Having considered the parties’ proposed findings of fact and conclusions of law, the Bankruptcy Court on January 15, 2016 denied USIC’s motion to appoint a trustee of the bankruptcy estate under § 1104(a). After making a series of factual findings regarding, among other things, what Lopez had and had not disclosed, the Bankruptcy Court laid out the standard for appointing a trustee of the bankruptcy estate under both § 1104(a)(1) and 1104(a)(2). Id. at 275. The Bankruptcy Court also noted that, under both subsections of § 1104(a), USIC bears the burden of showing that a trustee should be appointed. Id.

The Bankruptcy Court then summarized USIC’s arguments in favor of appointing a trustee to replace López. The Bankruptcy Court characterized USIC as arguing that:

(i) the debtor’s donation of his [HSGC] shares to La Familia trust is presumed to be fraudulent under the Puerto Rico Civil Code; (ii) following the rescission of the transfer, the debtor’s estate now has a cause of action against [HSGC] for the turnover of estate property in the amount of $119,500, plus interest; (iii) the transfers of assets disclosed by the debtor in his statement of financial affairs were done in April 2013, and not March 2013 as stated; (iv) the debtor falsely stated in his first disclosure statement that the reason that he transferred the debtor’s gas station to [HSGC] was because he could not pay the mortgage with Banco Popular; (v) the debtor falsely stated at the meeting of creditors that the beneficiaries of the La Familia Trust were his children and not him; (vi) the debtor falsely stated that his [HSGC] shares were worthless at the meeting of creditors and in the statement of financial affairs; and (vii) the leases with Puma for the gas stations were not disclosed in the first disclosure statement.

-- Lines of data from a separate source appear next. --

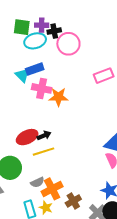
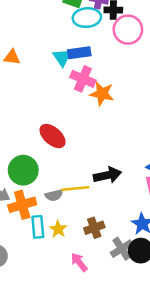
black arrow: (44, 135) -> (107, 175), moved, size x1.5
red ellipse: (27, 137) -> (53, 136), turned 55
yellow line: (44, 152) -> (75, 188), moved
orange cross: (52, 189) -> (22, 205), moved

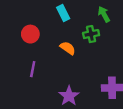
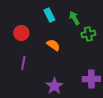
green arrow: (104, 14) -> (74, 18), moved
green cross: (91, 34) -> (88, 34), moved

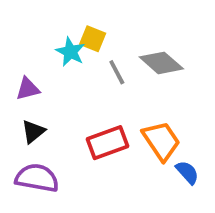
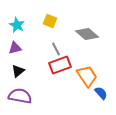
cyan star: (70, 52) -> (17, 25), moved
gray line: (117, 72) -> (56, 49), moved
red rectangle: (108, 143) -> (60, 65), moved

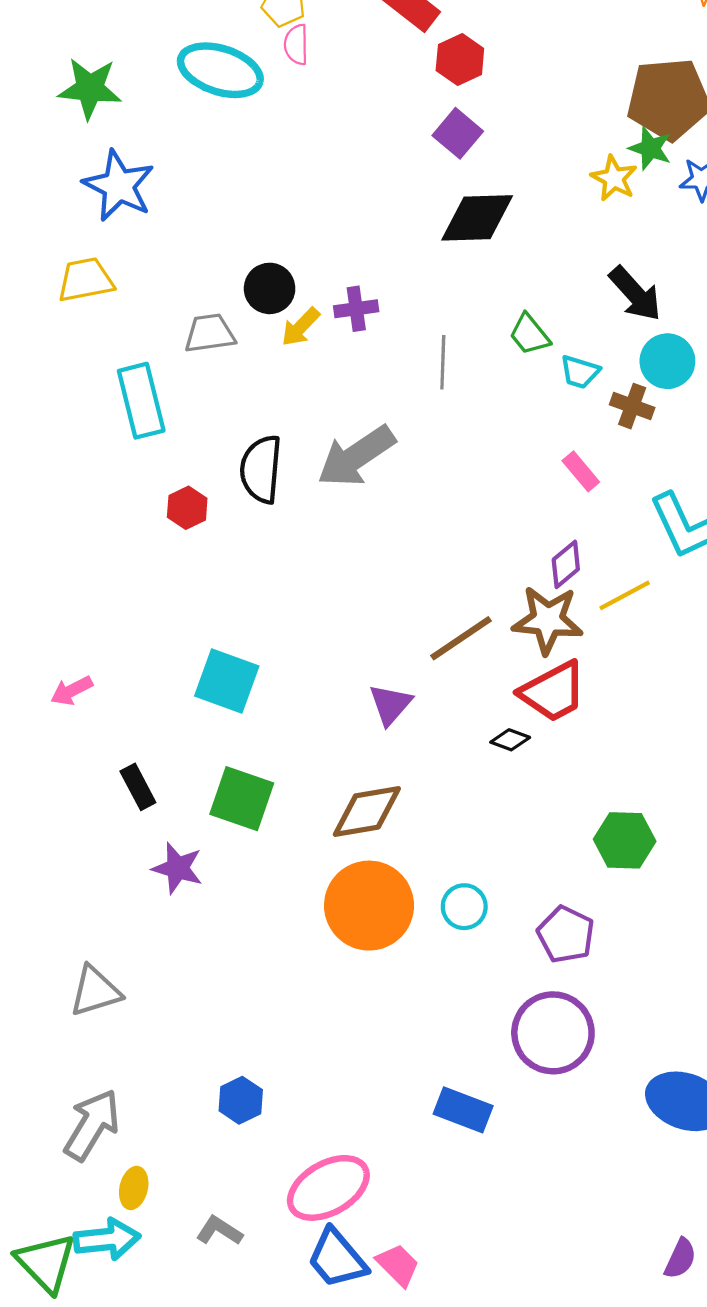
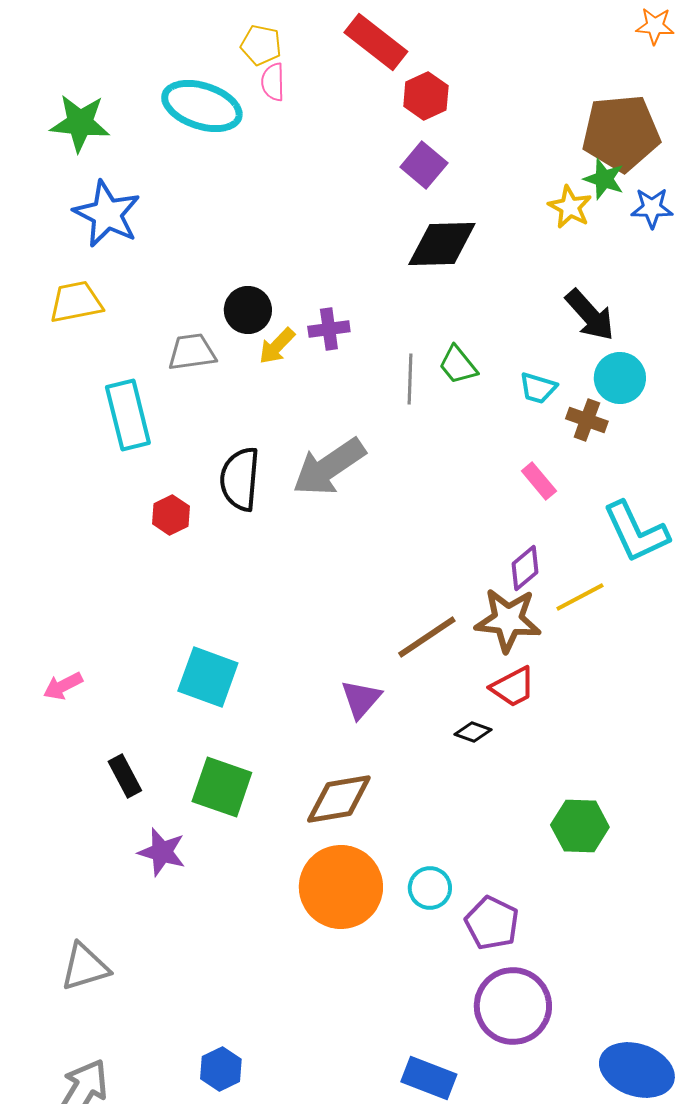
green trapezoid: (529, 334) -> (458, 365), moved
red trapezoid: (553, 692) -> (513, 687), size x0.7
purple pentagon: (566, 934) -> (492, 923), moved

Id. at 276. The Bankruptcy Court characterized López as arguing that he

always acted with honesty, neither hid any information nor diverted any asset in detriment to the estate, showed that his actions were to protect the rents from the leases and the properties that produced that rental income, ... that all rental income received from leases is traceable and was used to pay the secured creditor whose collateral generate that income and maintain the debtor’s business operations ... [, and] that he sought to protect his assets from the aggressive collection actions of just one unsecured creditor.

Id.

Turning to the merits of the arguments presented, the Bankruptcy Court first stated that, under the Puerto Rico Civil Code, the transfer that López made of the HSGC shares to the La Familia Trust was presumptively fraudulent. Id. But, the Bankruptcy Court found, López had rebutted the presumption that López acted fraudulently in donating the shares. The Bankruptcy Court relied on what it deemed to be Barroso’s “credible and convincing” testimony that the two transfers—the transfer of the Mayagüez station to HSGC and the transfer of the HSGC shares to La Familia Trust—had “no material effect” on the bankruptcy estate. Id. In so concluding, the Bankruptcy Court noted the testimony by USIC’s CPA, Pér-ez, that he had “no basis” on which to *495reach a conclusion about that assessment by Barroso. Id. at 277.

The Bankruptcy Court also rejected USIC’s argument that the estate has a turnover cause of action against HSGC for $119,500. In rejecting that argument, the Bankruptcy Court relied on its determination that “Barroso’s testimony that the asset transfers had no material effect upon the estate remains in the court’s view uncontested. Thus, USIC did not meet its burden of proof that such cause of action exists.” Id.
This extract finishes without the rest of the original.